Some Dark Alin units assaulting our base. Nothing Giacomo and his bro Carlini can't handle.
Here you can see what options do you get with a research lab. Converting a lab to a project is irreversible and comes at a resource cost. Like I said, only one of each can be built per game:
TELESCOPE: gives you 1 RP and provides you LOS in a straight, fairly thin line all through the map in the direction you'll point it.
BOREHOLE: gives 2 RP and you can configure it to either increase your timonium income or your wealth income. You can also upgrade it to give even more income. Good choice for early game.
CALCULATOR: 3 RP and allows you to trade TIM for wealth and vice versa, at a cost.
TIMONIUM SMELTER: 5 RP and constantly produces free Clockwork Men, free of charge. The more of these you have on the field, the longer it will take for the smelter to churn next one out. Still, it's a good idea to build one smelter pretty much in every map you have the option to.
NULLIFIER: 7 RP and allows you to block all special powers and spells on the map for a limited time. Not very useful in the campaign as Vinci aren't as special power-reliant as the Alin or the Cuotl. Expensive.
BUNKER FORT: 7 RP and provides the single best Vinci defensive structure in the game. Expands borders and is a bitch to take down. Think carefully where you'll place it.
A steam fortress placed at a chokepoint. It's strong unless the enemy brings artillery, and in this mission the enemy has no artillery, meaning that I could probably leave the game running for 20 minutes and this thing would still be standing after I got back.
Assaulting the place where Giacomo's walker rests encased in weird crystals.
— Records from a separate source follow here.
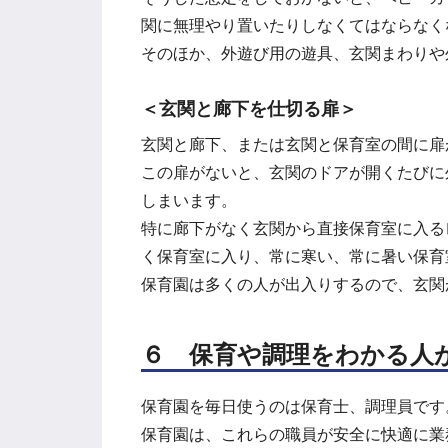
関に無理やり置いたりしなくてはならなく
そのほか、外遊び用の遊具、玄関まわりや
＜玄関と廊下を仕切る扉＞
玄関と廊下、または玄関と保育室の間に扉
この扉がないと、玄関のドアが開くたびに
しまいます。
特に廊下がなく玄関から直接保育室に入る
く保育室に入り、常に寒い、常に暑い保育
保育園は多くの人が出入りするので、玄関
６ 保育や調理をわかる人
保育園を毎日使うのは保育士、調理員です
保育園は、これらの職員が安全に快適に業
Notice the new unit, the steam cannon, shooting at the Alin defensive structure. These are expensive and slow but are extremely useful against buildings; also useful against larger units.
And here we regain control of the Walker. From now on Giacomo's a real badass, shootan' grenades with his mech and doesn't afraid of anything.
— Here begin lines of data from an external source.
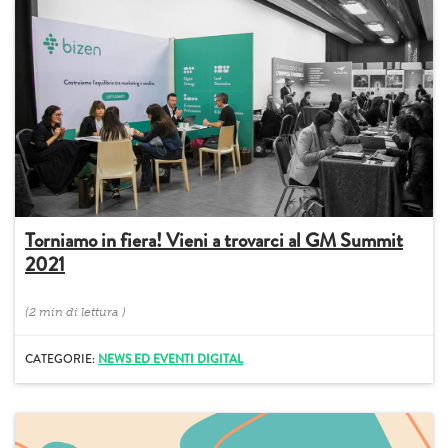
Torniamo in fiera! Vieni a trovarci al GM Summit
2021
(
2 min
di lettura
)
CATEGORIE:
NEWS ED EVENTI DIGITAL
Final assault on Marwan. Notice the Flying unit there: when we regained the walker another hero joined us. It's Venza, and she isn't that good.
Venza's skills. LOOT brings us wealth for every point of damage dealt. ENHANCED FLYER increases Venza's speed and damage. GUN DRONES is a skill that makes Venza lauch several drones that shoot everything in range for a limited time until they fall to the ground. I don't like Venza much since we'll get another flying hero in the next mission which is plainly better.